Depositate il 15 settembre scorso, dalla prima sezione della Corte militare d’appello, le motivazioni della sentenza di assoluzione dell’appuntato scelto Riccardo Casamassima, testimone chiave nel processo sulla morte di Stefano Cucchi, sono destinate a restare un punto fermo del diritto di critica all’interno dell’Arma – o almeno ce lo auguriamo. Il procedimento in questione riguarda l’accusa di vilipendio delle forze armate dello Stato, aggravato e continuato, e diffamazione militare aggravata e continuata: roba pesante, nata dalla scelta di Riccardo Casamassima (nel 2015) di raccontare, sul proprio profilo Facebook, le difficoltà vissute in seguito alla sua testimonianza, che ha portato alle condanne a tredici anni per omicidio preterintenzionale nei confronti dei suoi colleghi, Alessio Di Bernardo e Raffaele D’Alessandro, per il pestaggio di Stefano Cucchi.
Casamassima, che nel 2010 si occupava di spaccio di stupefacenti e furti, cioè era un agente operativo, si ritrovò a svolgere tutt’altre mansioni presso la Scuola allievi dei carabinieri: una situazione per lui umiliante. Prima ancora di essere destinato alla Scuola, avrebbe dovuto andare a prestare servizio al comando di Labico (nei pressi di Roma): incontrò dunque il comandante per introdursi, ma quello gli disse dritto dritto: “Chi te lo ha fatto fare di testimoniare nel caso Cucchi?”. Casamassima capì che per lui “non era aria” (verbale udienza del 21 aprile 2021), e rinunciò all’incarico.
È chiaro che si tratta di una vicenda nella quale hanno un peso il carattere e le attitudini del protagonista, ma proprio per stare alla larga da una sfera emozionale le motivazioni sono fondamentali, visto che lì si stabilisce come l’uso dei social media, da parte di Casamassima, forse abbondante, sia stato frutto di una condizione psicologica nella quale il carabiniere si ritrovò dopo quell’incontro, peraltro noto alle cronache, tra l’ex ministra Trenta, l’allora comandante dei carabinieri Nistri e la sorella di Stefano Cucchi, Ilaria: un incontro, avvenuto nell’aprile del 2019, con il fine di ristabilire armonia tra la famiglia del giovane geometra e l’Arma, patrocinato dalla ministra Trenta.

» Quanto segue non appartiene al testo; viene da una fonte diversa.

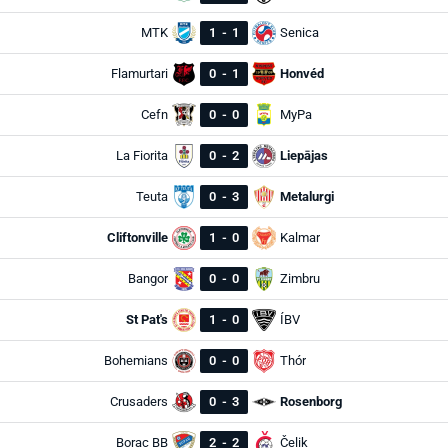
MTK
1
-
1
Senica
Flamurtari
0
-
1
Honvéd
Cefn
0
-
0
MyPa
La Fiorita
0
-
2
Liepājas
Teuta
0
-
3
Metalurgi
Cliftonville
1
-
0
Kalmar
Bangor
0
-
0
Zimbru
St Pat's
1
-
0
ÍBV
Bohemians
0
-
0
Thór
Crusaders
0
-
3
Rosenborg
Borac BB
2
-
2
Čelik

Ebbene, in quella occasione, il comandante Nistri si lasciò andare a diverse considerazioni sul comportamento di Casamassima, circostanza riferita da Ilaria Cucchi all’interessato, il quale – rivelano i giudici – si convinse del fatto di essere stato preso di mira: “Benché nelle testimonianze di Trenta e di Nistri non emerse che in quell’incontro si sia tentato di colpire l’imputato, il fatto che in quell’importante contesto il comandante abbia parlato anche di Casamassima, sui cui pendevano provvedimenti disciplinari, è stato interpretato dall’imputato, anche per la concomitanza dei tempi e dei temi, come un tentativo ad alto livello diretto a screditarlo e minare la sua credibilità. Questo avvalora ulteriormente la lettura della sua rappresentazione soggettiva che conduce alla assoluzione” – scrivono i giudici militari.
Oltre a quella circostanza particolare, la questione dell’atteggiamento di Casamassima verte attorno all’uso di due sostantivi, “massacro” e “sistema”, in uno dei suoi post. Il primo, in riferimento al trattamento da lui subito nell’Arma, lui stesso ha precisato che “non ce l’aveva affatto con l’Arma dove ha trovato superiori che hanno cercato di fare il massimo, comprendendo la situazione grave che stavamo vivendo di metterci in difficoltà, quindi non mi sento di dire l’Arma. Magari l’avevo scritto pure in qualche post, ma non era questo il mio pensiero, perché l’Arma è fatta di centodiecimila militari”. Secondo i giudici, quel termine esprimeva il “suo stato d’animo alterato”, non l’intenzione di offendere l’istituzione. Casamassima ha poi scritto che “esiste un sistema, da Serena Mollicone a Cucchi e a Vannini, con cui si intimidiscono le persone, per farle tacere, per non denunciare”: un termine in effetti caratterizzante che, tuttavia, è stato usato da un magistrato che ha descritto quanto stava succedendo all’interno dell’Arma. Motivazioni che dunque liberano definitivamente Casamassima da ogni ombra, e aprono tante riflessioni nei giorni in cui la lotta di Ilaria trova il riconoscimento di un seggio in Senato. Seppure in un contesto amaro, lei resta un punto di riferimento per tutte le coscienze democratiche.